We take life lessons from a guy who, according to him, is skinny and weird and who had to withdraw from the scenes for years because he had panic attacks at the mere thought of having to deal with the public; from a guy who, by his own admission, is obsessed with making those around him laugh, and we take life lessons from someone with whom we identify because we see seeping through (blatantly I might add) a discomfort with the way our society is going that we recognize all too easily.
To think that our existential crisis depends only on the fact that we had a pandemic that locked us indoors is hypocritical and ignorant, because the pandemic made the situation worse, but it was also the strawberry on a strawberry parfait already filled and garnished.
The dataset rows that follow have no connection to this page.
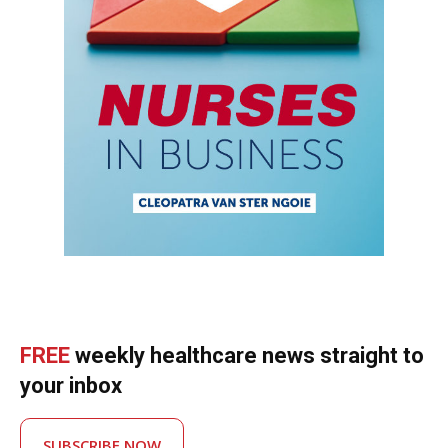
FREE
weekly healthcare news straight to
your inbox
SUBSCRIBE NOW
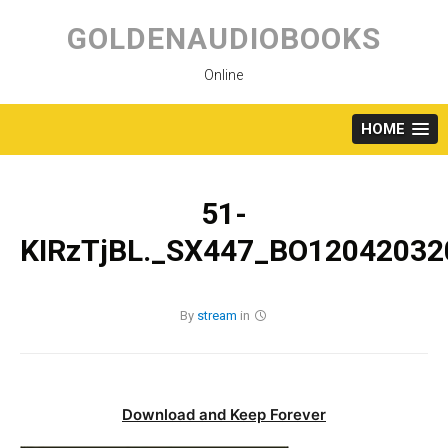
Skip
to
GOLDENAUDIOBOOKS
content
Online
HOME
51-
KIRzTjBL._SX447_BO120420320
By
stream
in
Download and Keep Forever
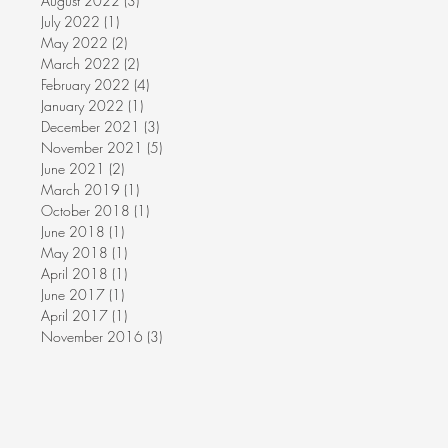
August 2022
(3)
3 posts
July 2022
(1)
1 post
May 2022
(2)
2 posts
March 2022
(2)
2 posts
February 2022
(4)
4 posts
January 2022
(1)
1 post
December 2021
(3)
3 posts
November 2021
(5)
5 posts
June 2021
(2)
2 posts
March 2019
(1)
1 post
October 2018
(1)
1 post
June 2018
(1)
1 post
May 2018
(1)
1 post
April 2018
(1)
1 post
June 2017
(1)
1 post
April 2017
(1)
1 post
November 2016
(3)
3 posts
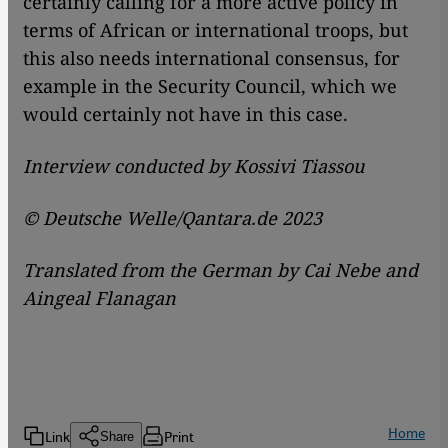
certainly calling for a more active policy in
terms of African or international troops, but
this also needs international consensus, for
example in the Security Council, which we
would certainly not have in this case.
Interview conducted by
Kossivi Tiassou
© Deutsche Welle/Qantara.de 2023
Translated from the German by Cai Nebe and
Aingeal Flanagan
Home
Link
Print
Share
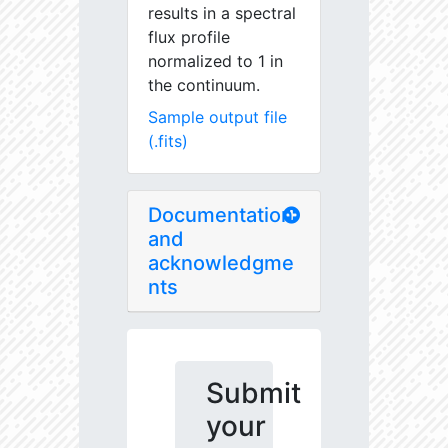
results in a spectral
flux profile
normalized to 1 in
the continuum.
Sample output file
(.fits)
Documentation
and
acknowledgme
nts
Submit
your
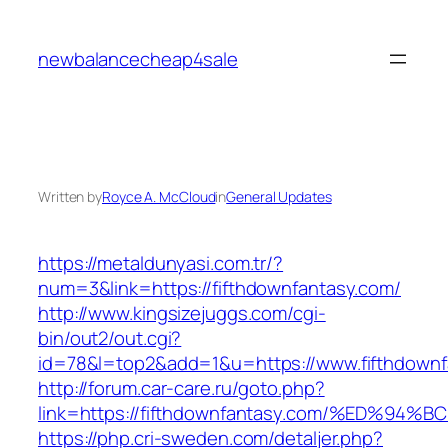
Skip
to
newbalancecheap4sale
content
Written by
Royce A. McCloud
in
General Updates
https://metaldunyasi.com.tr/?
num=3&link=https://fifthdownfantasy.com/
http://www.kingsizejuggs.com/cgi-
bin/out2/out.cgi?
id=78&l=top2&add=1&u=https://www.fifthdownf
http://forum.car-care.ru/goto.php?
link=https://fifthdownfantasy.com/%ED
https://php.cri-sweden.com/detaljer.php?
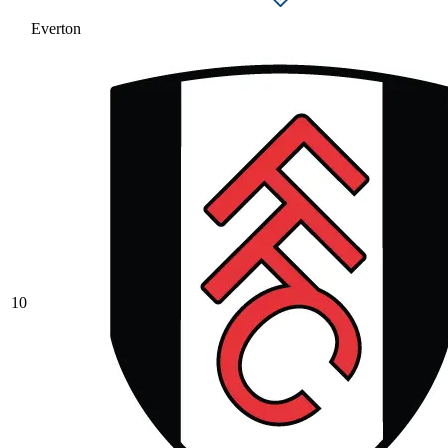
Everton
10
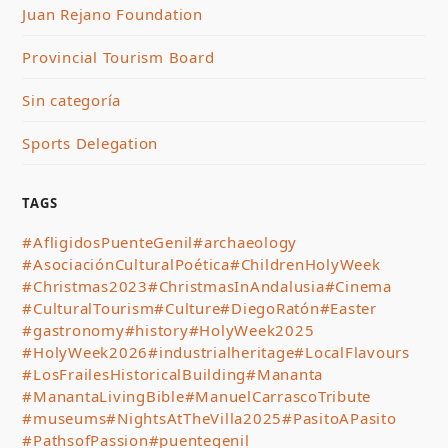
Juan Rejano Foundation
Provincial Tourism Board
Sin categoría
Sports Delegation
TAGS
#AfligidosPuenteGenil
#archaeology
#AsociaciónCulturalPoética
#ChildrenHolyWeek
#Christmas2023
#ChristmasInAndalusia
#Cinema
#CulturalTourism
#Culture
#DiegoRatón
#Easter
#gastronomy
#history
#HolyWeek2025
#HolyWeek2026
#industrialheritage
#LocalFlavours
#LosFrailesHistoricalBuilding
#Mananta
#ManantaLivingBible
#ManuelCarrascoTribute
#museums
#NightsAtTheVilla2025
#PasitoAPasito
#PathsofPassion
#puentegenil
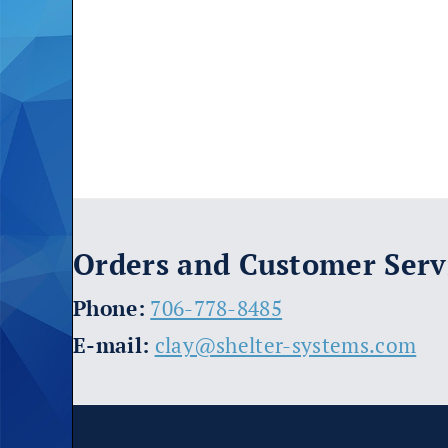
Orders and Customer Serv
​Phone:
706-778-8485
E-mail:
clay@shelter-systems.com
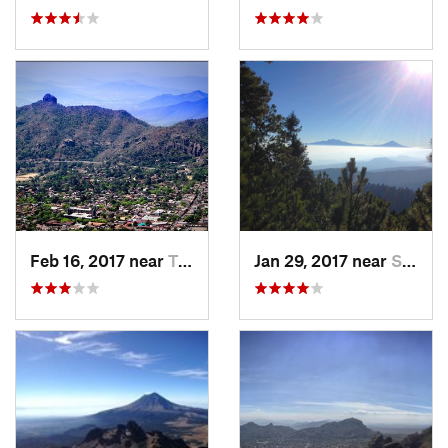
Feb 16, 2017 near
Tepoztlán, MX
Jan 29, 2017 near
San Lor…, MX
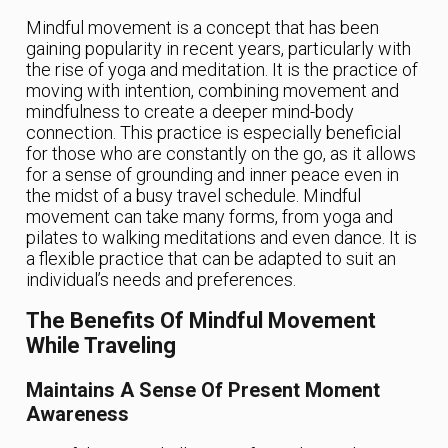
Mindful movement is a concept that has been
gaining popularity in recent years, particularly with
the rise of yoga and meditation. It is the practice of
moving with intention, combining movement and
mindfulness to create a deeper mind-body
connection. This practice is especially beneficial
for those who are constantly on the go, as it allows
for a sense of grounding and inner peace even in
the midst of a busy travel schedule. Mindful
movement can take many forms, from yoga and
pilates to walking meditations and even dance. It is
a flexible practice that can be adapted to suit an
individual’s needs and preferences.
The Benefits Of Mindful Movement
While Traveling
Maintains A Sense Of Present Moment
Awareness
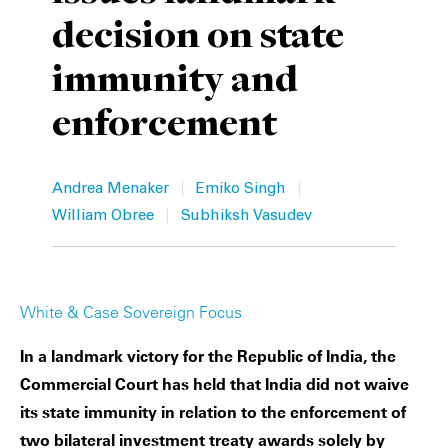
decision on state
Private Capital
Alerts
Annuals
immunity and
Technology
Case Studies
Perspective: 2025
enforcement
Events & Webinars
2025 Responsible Business Review
Insights
|
|
Andrea Menaker
Emiko Singh
|
William Obree
Subhiksh Vasudev
Resources & Tools
Story
White & Case Sovereign Focus
Video
In a landmark victory for the Republic of India, the
Commercial Court has held that India did not waive
its state immunity in relation to the enforcement of
two bilateral investment treaty awards solely by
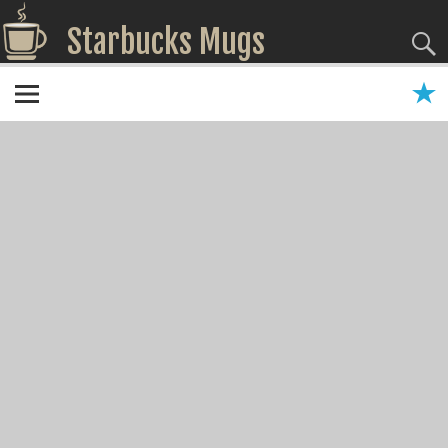
Starbucks Mugs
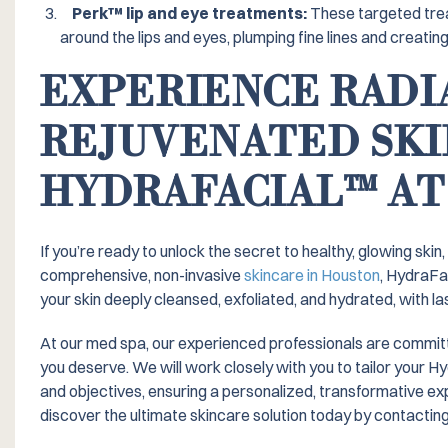
Perk™️ lip and eye treatments:
These targeted trea
around the lips and eyes, plumping fine lines and creating
EXPERIENCE RADI
REJUVENATED SKI
HYDRAFACIAL™️ AT
If you’re ready to unlock the secret to healthy, glowing skin
comprehensive, non-invasive
skincare in Houston
, HydraFa
your skin deeply cleansed, exfoliated, and hydrated, with las
At our med spa, our experienced professionals are committed
you deserve. We will work closely with you to tailor your 
and objectives, ensuring a personalized, transformative e
discover the ultimate skincare solution today by contacting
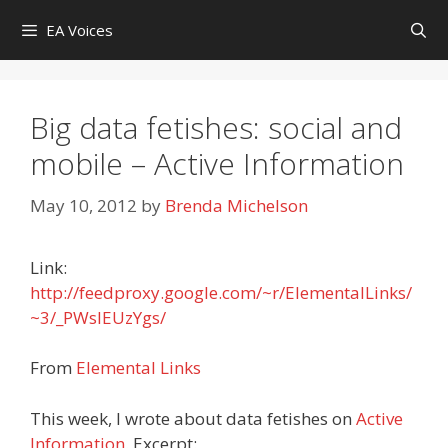
Skip
EA Voices
to
content
Big data fetishes: social and
mobile – Active Information
May 10, 2012
by
Brenda Michelson
Link:
http://feedproxy.google.com/~r/ElementalLinks/
~3/_PWsIEUzYgs/
From
Elemental Links
This week, I wrote about data fetishes on
Active
Information
. Excerpt:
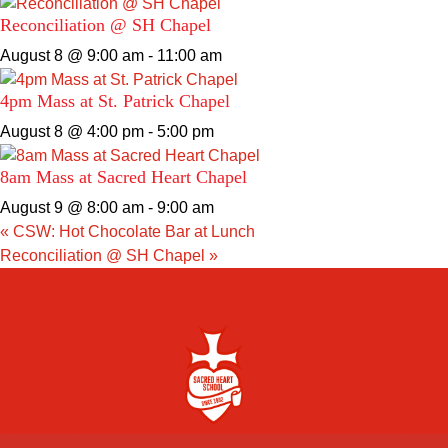
Reconciliation @ SH Chapel
August 8 @ 9:00 am
-
11:00 am
4pm Mass at St. Patrick Chapel
August 8 @ 4:00 pm
-
5:00 pm
8am Mass at Sacred Heart Chapel
August 9 @ 8:00 am
-
9:00 am
«
CSW: Hot Chocolate Bar at Lunch
Reconciliation @ SH Chapel
»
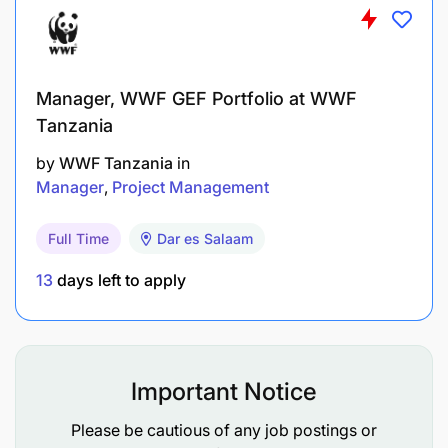
Manager, WWF GEF Portfolio at WWF
Tanzania
by
WWF Tanzania
in
Manager
Project Management
Full Time
Dar es Salaam
13
days left to apply
Win through Execution – Lead ambitious execution
amidst change. Encourage through Purpose –
Amplify purpose internally and externally. Shape
the Future – Drive focus on Diageo’s future
Important Notice
ambitions. Invest in Talent – Maximize team talent
Please be cautious of any job postings or
diversity.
So much has been said about this special, and one thing I agree with: Inside is an inner journey (and an inner joke), a deep reflection that each of us should take the time to explore, but it is also a tale of as old as time. As usual, this only scares us when we are reaching the end of the line and we wake up only because the pepper on our asses tingles and we realize that we have thrown away a whole days hypnotized by TikTok with the same expression of those to whom the Dementors sucked the happy memories from.
Burnham has created a claustrophobic and disorienting show and he is a genius for all the right reasons, which have nothing to do with the content of his lyrics, perhaps more with his ability to make fun of the world and his great talent as a performer, director, screenwriter, editor and set designer.
But if really, the only thing that stands out in this special is the difficult situation that the pandemic has brought us, we are in trouble. There are a thousand reasons why it’s the right time to see this show and there are a thousand and one reasons not to see it, but the excuse of “we’re trying to put this period behind us and forget what we’ve been through” is the most ridiculous excuse since “not tonight, I have a headache.”
Irony becomes the cloak of discouragement and discomfort that is read between the lines, but comes through loud and clear; and maybe we didn’t need Bo Burnham, but we did need him at least to get out of our narcissistic victimhood for our own personal dimension of despair.
Bo Burnham is as irrelevant as comedy in the midst of the chaos of a global pandemic and as pointless as a joke about a guy walking into a bar while hospitals have no more available beds, but it is precisely the admission of his irrelevance that makes him an absolutely indispensable piece of the puzzle in realizing what we have been through and what awaits us from now on.
We, as Tina Turner used to say, don’t need another hero and Burnham knows it, he’s not a savior, but somehow he leaves us with an extra bit of awareness at the end of the 87th minute and maybe the only thing we should do is stop asking ourselves if “should we be joking at a time like this?” and just do it.